De leden van de fractie van de ChristenUnie vragen de Minister toe te lichten of en op welke manier de Vehicle Energy Consumption Calculation Tool (VECTO) ingezet kan worden voor het tegengaan van de CO2-last van transport.

Zij merken op dat VECTO slechts toepasbaar is op nieuwe zware bedrijfsvoertuigen en vragen of het mogelijk is een vergelijkbaar meetmiddel als VECTO te ontwikkelen voor bestaande zware bedrijfsvoertuigen. Ook vragen zij de Minister te reageren op de vraag gesteld door ondernemingsvereniging evofenedex op welke manier en door wie de data verzameld moet worden. Is VECTO breder inzetbaar dan enkel voor zware bedrijfsvoertuigen? Zijn systemen vergelijkbaar met VECTO te ontwikkelen voor de scheeps- en luchtvaart? Welke bezwaren bestaan hiertegen?

De leden van de SGP-fractie delen in grote lijnen de kritiek van de Minister op de voorgestelde wijziging van de Eurovignetrichtlijn. Deze leden oordelen negatief over de subsidiariteit van het voorstel om de gebruikersheffing af te schaffen en te sturen op een op afstand gebaseerde heffing, van de verplichting om tarieven te differentiëren naar CO2-uitstoot, en van de regels voor het oormerken van de inkomsten van een congestieheffing. Deze leden erkennen dat afspraken nodig zijn voor een eerlijk speelveld voor transportbedrijven en ter voorkoming van discriminatie van buitenlandse (vracht)auto’s.
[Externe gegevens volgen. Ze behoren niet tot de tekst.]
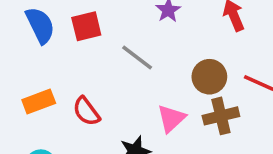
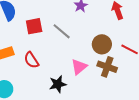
red square: (86, 26) -> (34, 26), moved
brown cross: (221, 116) -> (107, 67), turned 30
Deze leden zijn echter van mening dat de EC in de voorliggende voorstellen te veel stuurt op bijkomende milieudoelen en lidstaten onvoldoende ruimte laat voor een nationale invulling. Hoe waardeert de Minister de subsidiariteit van de genoemde voorstellen in het licht van het nieuwe regeerakkoord 2017–2021?

II Reactie van de bewindspersoon

Algemene vragen en opmerkingen

De leden van de VVD-fractie vragen hoe de voorstellen van het EU-mobiliteitspakket de komende maanden verder behandeld en uitgewerkt zullen worden. Welke afspraken zijn hier tijdens de laatste Raadswerkgroepen over gemaakt?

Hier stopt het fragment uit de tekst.